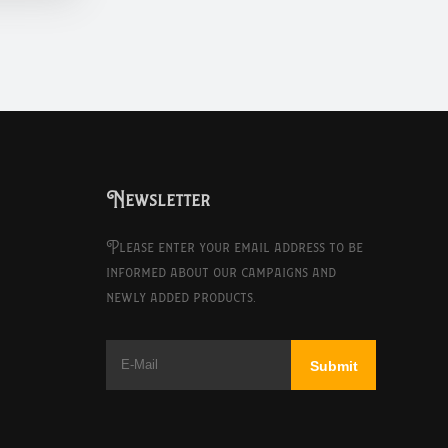
Newsletter
Please enter your email address to be
informed about our campaigns and
newly added products.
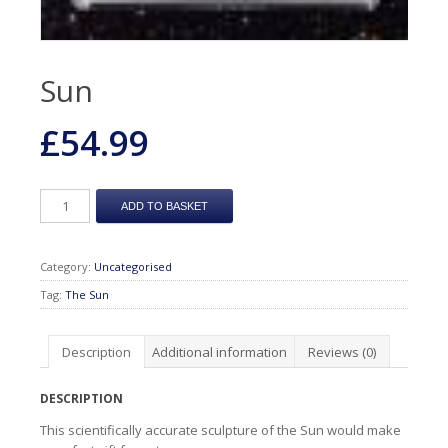
Sun
£
54.99
ADD TO BASKET
Category:
Uncategorised
Tag:
The Sun
Description
Additional information
Reviews (0)
DESCRIPTION
This scientifically accurate sculpture of the Sun would make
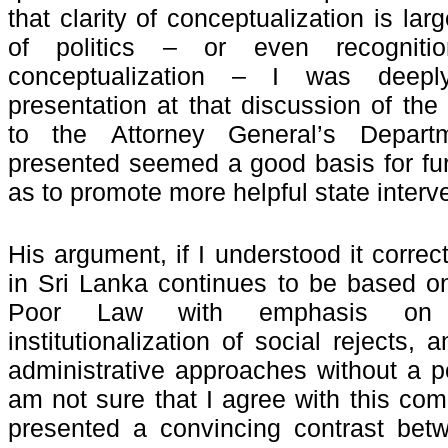
that clarity of conceptualization is lar
of politics – or even recognit
conceptualization – I was deep
presentation at that discussion of the
to the
Attorney General’s Depar
presented seemed a good basis for fur
as to promote more helpful state inter
His argument, if I understood it correct
in Sri Lanka continues to be based on
Poor Law with emphasis on 
institutionalization of social rejects,
administrative approaches without a po
am not sure that I agree with this comp
presented a convincing contrast betw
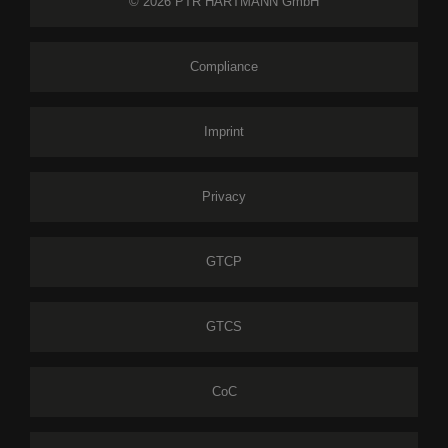
© 2026 PTR HARTMANN GmbH
Compliance
Imprint
Privacy
GTCP
GTCS
CoC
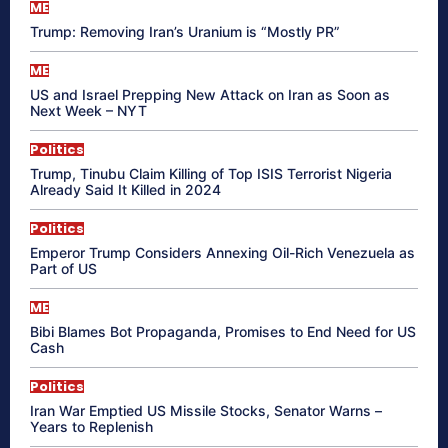
ME
Trump: Removing Iran’s Uranium is “Mostly PR”
ME
US and Israel Prepping New Attack on Iran as Soon as
Next Week – NYT
Politics
Trump, Tinubu Claim Killing of Top ISIS Terrorist Nigeria
Already Said It Killed in 2024
Politics
Emperor Trump Considers Annexing Oil-Rich Venezuela as
Part of US
ME
Bibi Blames Bot Propaganda, Promises to End Need for US
Cash
Politics
Iran War Emptied US Missile Stocks, Senator Warns –
Years to Replenish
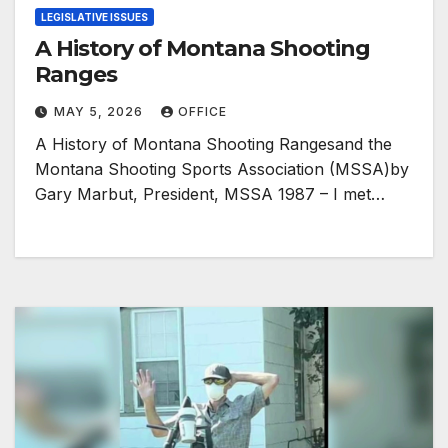
LEGISLATIVE ISSUES
A History of Montana Shooting
Ranges
MAY 5, 2026
OFFICE
A History of Montana Shooting Rangesand the
Montana Shooting Sports Association (MSSA)by
Gary Marbut, President, MSSA 1987 – I met…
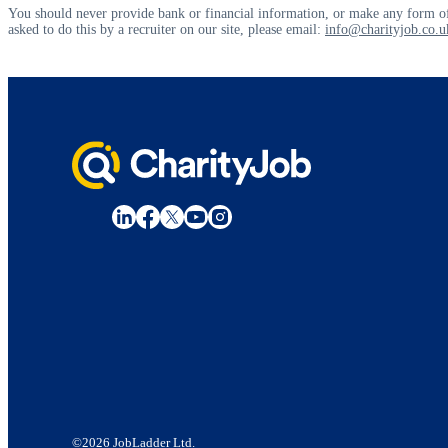
You should never provide bank or financial information, or make any form of
asked to do this by a recruiter on our site, please email:
info@charityjob.co.u
©2026 JobLadder Ltd.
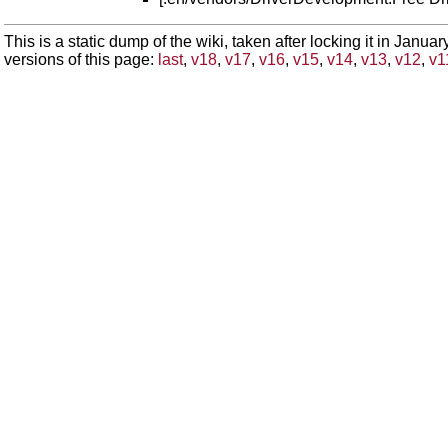
This is a static dump of the wiki, taken after locking it in Janua
versions of this page:
last
,
v18
,
v17
,
v16
,
v15
,
v14
,
v13
,
v12
,
v1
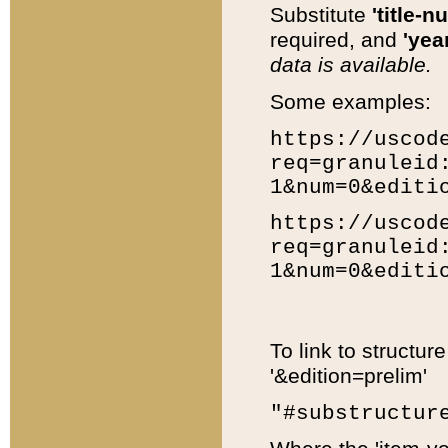
Substitute
'title-n
required, and
'year
data is available.
Some examples:
https://uscod
req=granuleid
1&num=0&editi
https://uscod
req=granuleid
1&num=0&editi
To link to structur
'&edition=prelim'
"#substructur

-*-*-

• _Problem details_
From the listing above, copy every line that holds the string "Montana".

• _Response box_
A History of Montana Shooting
A History of Montana Shooting Rangesand the
Montana Shooting Sports Association (MSSA)by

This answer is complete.